Fine-tuning + PEFT
Phase 45 of /root Year 5: parameter-efficient fine-tuning. LoRA, QLoRA, instruction tuning, DPO basics. K8s-native: KubeRay-distributed fine-tune jobs tracked in MLflow. 6-8 weeks, ~60-80 hours.
Seventh phase of Year 5. Customizing models without breaking the bank. 6-8 weeks, ~60-80 hrs.
Full fine-tuning of a large model requires datacenter compute. Parameter-Efficient Fine-Tuning (PEFT) — LoRA, QLoRA — updates only ~1% of weights via low-rank adapters, making fine-tuning practical on consumer GPUs. By phase end you’ve fine-tuned at least one open-weights model on a small task, tracked the run in MLflow, served the fine-tuned variant alongside the base via KServe.

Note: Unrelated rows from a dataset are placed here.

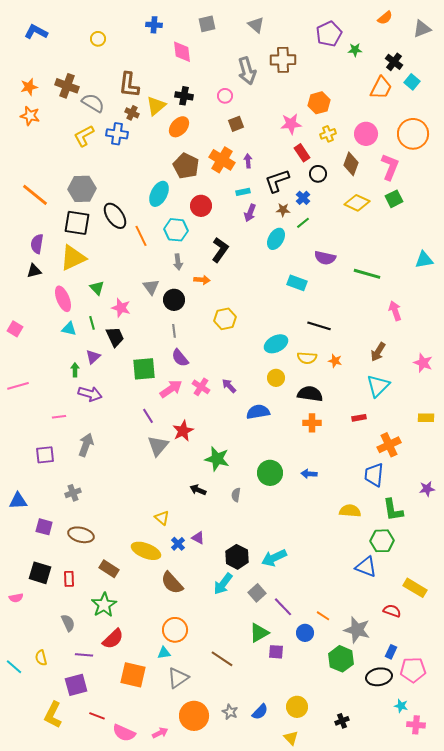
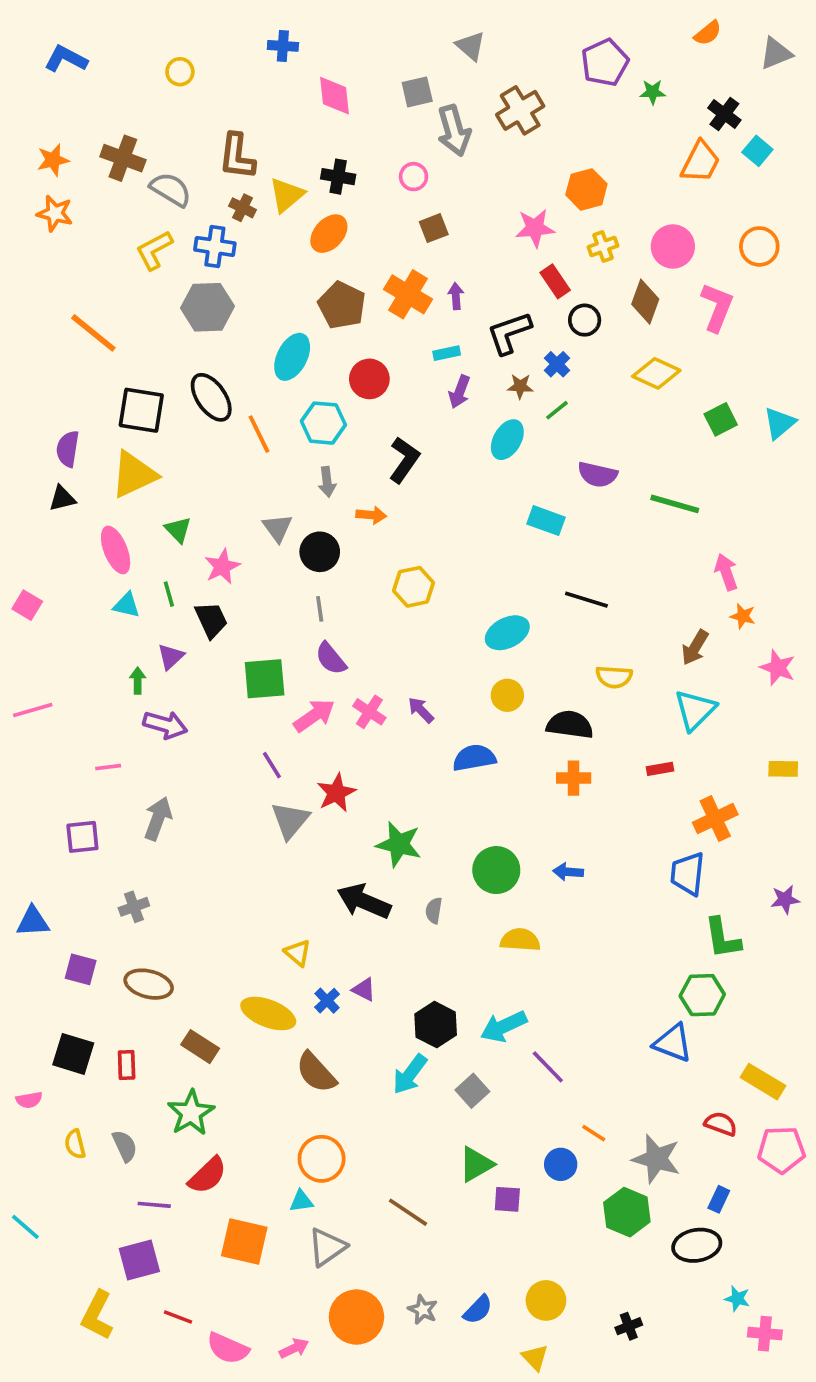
gray square: (207, 24) -> (417, 92), moved
brown cross: (283, 60) -> (520, 110), turned -30
orange circle: (413, 134) -> (759, 246), size x0.7
gray hexagon: (82, 189) -> (208, 307), moved
orange line: (35, 195) -> (93, 333), moved
green square: (394, 199) -> (721, 419), moved
cyan triangle: (424, 260) -> (780, 423), moved, turned -30
pink star: (121, 308) -> (222, 567), turned 30
yellow semicircle: (307, 358) -> (614, 677), moved
orange star: (335, 361) -> (743, 616), moved
black arrow: (198, 490) -> (364, 901), size x1.8
yellow semicircle: (350, 511) -> (520, 940), moved
purple line: (283, 607) -> (548, 1067), moved
yellow semicircle: (41, 658) -> (75, 1144), moved
pink pentagon: (413, 670) -> (781, 1150), moved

This phase makes you operationally fluent at fine-tuning. The patterns transfer to instruction tuning, DPO (Direct Preference Optimization), and the next-generation alignment techniques.
Prerequisites
- Phase 44 complete; inference optimization fluency
- GPU available (24GB ideal; 16GB workable for QLoRA on smaller models)

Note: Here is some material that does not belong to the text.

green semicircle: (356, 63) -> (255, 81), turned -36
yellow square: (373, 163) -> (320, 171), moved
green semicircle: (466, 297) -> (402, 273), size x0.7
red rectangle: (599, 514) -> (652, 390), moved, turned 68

- 12 hrs/week budget reserved
Why this phase exists
In 2026 fine-tuning is the practical adaptation mechanism for production LLM applications. Few teams pre-train; many fine-tune. The patterns (LoRA, instruction tuning, DPO) are dominant. This phase installs them at production depth.
The pattern-first frame
Same eight steps.
1. PROBLEM
You have an open-weights base model. You want it to behave differently — answer in your company’s voice, follow a specific task format, refuse certain categories, adopt domain expertise. Fine-tuning adjusts the model. Full fine-tuning costs too much; PEFT makes it tractable.
2. PRINCIPLES
2.1 LoRA — low-rank adaptation
Instead of updating all weights, train small low-rank matrices that “shift” the original weights. Typical: ~1% of total parameters. Quality usually close to full fine-tune.
→ Pattern: fine-tuning-strategies — OUTLINE this phase
Investigate:
- Walk LoRA math: W + ΔW where ΔW = A × B, A and B low-rank.
- Why does LoRA work? (Hint: most useful adaptations are low-rank.)
- What’s the cost/benefit of higher rank?
2.2 QLoRA — quantized LoRA
Combine quantization (4-bit base) with LoRA. The base model fits on a small GPU; LoRA adapter is trained. The unlock that enabled fine-tuning Llama-70B on a single 24GB GPU.
Investigate:
- Walk QLoRA: base model in 4-bit + LoRA adapters in FP16, double-quant for memory.
- Why is gradient computation through 4-bit base still feasible?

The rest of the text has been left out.